A paper about parameter tuning

joelv · Post by **joelv** » Sun Jan 17, 2010 1:58 am

Thanks for this. N=1000 will be fine.

I have spare CPU time at the beginning of February. Once the results are on my website, I will let you know.

diep · Post by **diep** » Sun Jan 17, 2010 4:21 pm

Sorry for the selective snipping...

mcostalba wrote: In chess engines testing numbers are more important then ideas (because they require much longer times to get properly), and much more important then struggle to be the first. In your paper experimental data is small, not clearly documented and too focused on the attempted direction.

Do i read this correct you say that persons who test things are more important than persons who have ideas?

Please confirm if so.

Vincent

diep · Post by **diep** » Sun Jan 17, 2010 5:31 pm

mcostalba wrote:
joelv wrote: Suppose I did what you suggested earlier, and repeated the experiment 10 times (I don't have the CPU time to think about any more) with different sets of random starting weights and reported the results. Assuming they were similar to what was reported, would this be validation enough for you? If not, what would it take?
Also 5 runs are enough. Here are the conditions:

1) Take 5 different starting random sets and run the trial for N games.

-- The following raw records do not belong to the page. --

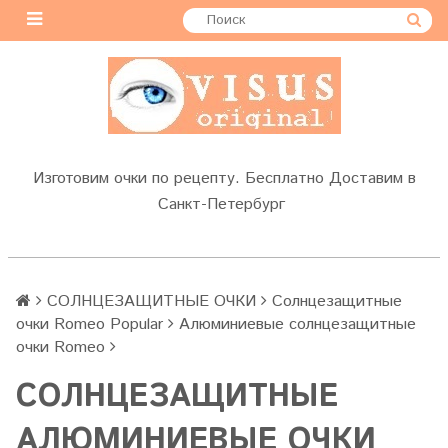
Изготовим очки по рецепту. Бесплатно Доставим в
Санкт-Петербург
СОЛНЦЕЗАЩИТНЫЕ ОЧКИ
Солнцезащитные
очки Romeo Popular
Алюминиевые солнцезащитные
очки Romeo
СОЛНЦЕЗАЩИТНЫЕ
АЛЮМИНИЕВЫЕ ОЧКИ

2) At the end run a tournament among the 5 resulting engines + one randomly chose among the 5 random starting engines (to show that we actually had an increment).

3) If the estimate ELO of the all 5 trained engines ends within a 20 ELO range and is higher of the starting one by a margin comparable to your paper's result we (I) will clap at the miracle

Now _you_ have to choose N, of course bigger the N easier is to achieve the task because you allow more time to your algorithm to converge. The choice is up to you but if you really want to amaze me you can take something like N=1000 (that I consider very small) and show that 1000 training games are enough to stabilize the result.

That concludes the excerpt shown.